Task: Every line that contains the word "prevazute" should be copied from the records below.
━━━━━━
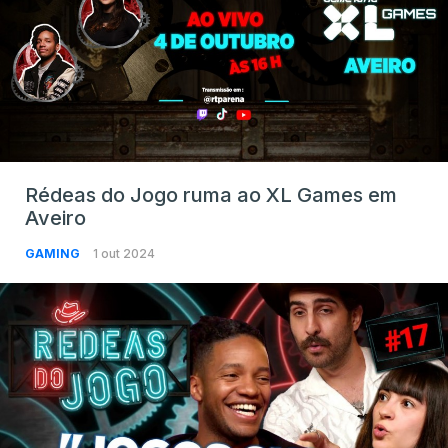
Rédeas do Jogo ruma ao XL Games em
Aveiro
GAMING
1 out 2024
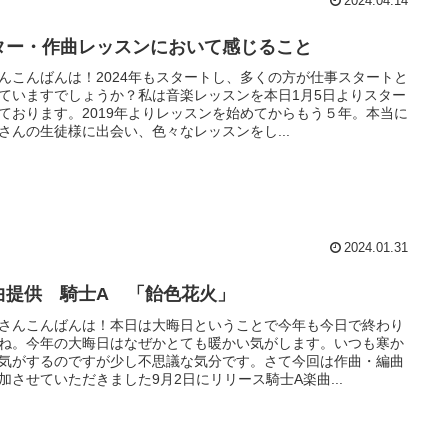
2024.04.14
ター・作曲レッスンにおいて感じること
んこんばんは！2024年もスタートし、多くの方が仕事スタートと
ていますでしょうか？私は音楽レッスンを本日1月5日よりスター
ております。2019年よりレッスンを始めてからもう５年。本当に
さんの生徒様に出会い、色々なレッスンをし...
2024.01.31
曲提供 騎士A 「飴色花火」
さんこんばんは！本日は大晦日ということで今年も今日で終わり
ね。今年の大晦日はなぜかとても暖かい気がします。いつも寒か
気がするのですが少し不思議な気分です。さて今回は作曲・編曲
加させていただきました9月2日にリリース騎士A楽曲...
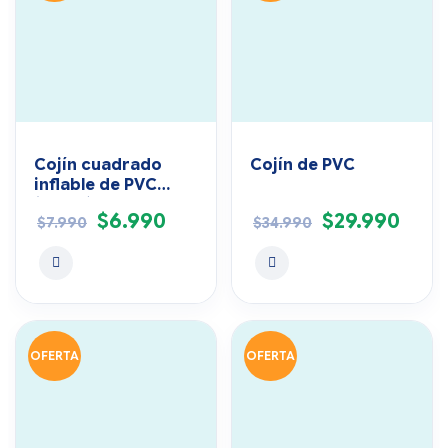
Cojín cuadrado
Cojín de PVC
inflable de PVC
(Nylon)
$
6.990
$
29.990
$
7.990
$
34.990
OFERTA
OFERTA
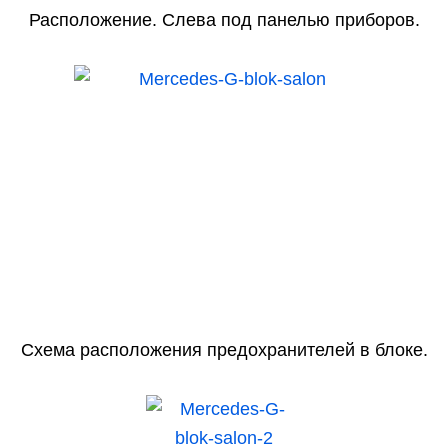
Расположение. Слева под панелью приборов.
Схема расположения предохранителей в блоке.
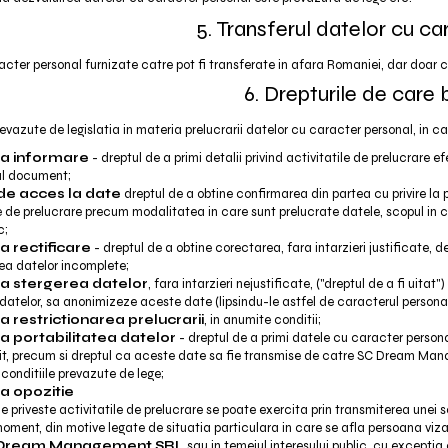
5. Transferul datelor cu ca
cter personal furnizate catre pot fi transferate in afara Romaniei, dar doar
6. Drepturile de care 
prevazute de legislatia in materia prelucrarii datelor cu caracter personal, in c
la informare
- dreptul de a primi detalii privind activitatile de prelucra
ul document;
de acces la date
dreptul de a obtine confirmarea din partea cu privire la 
le de prelucrare precum modalitatea in care sunt prelucrate datele, scopul in c
c;
la rectificare
- dreptul de a obtine corectarea, fara intarzieri justificate, 
a datelor incomplete;
la stergerea datelor
, fara intarzieri nejustificate, ("dreptul de a fi uitat"
 datelor, sa anonimizeze aceste date (lipsindu-le astfel de caracterul personal)
la restrictionarea prelucrarii
, in anumite conditii;
la portabilitatea datelor
- dreptul de a primi datele cu caracter personal
tit, precum si dreptul ca aceste date sa fie transmise de catre SC Dream Man
 conditiile prevazute de lege;
la opozitie
e priveste activitatile de prelucrare se poate exercita prin transmiterea unei s
moment, din motive legate de situatia particulara in care se afla persoana viza
Dream Management SRL
sau in temeiul interesului public, cu exceptia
━━━━━━
Solution to this exercise:
prevazute de legislatia in materia prelucrarii datelor cu caracter personal, in c
 conditiile prevazute de lege;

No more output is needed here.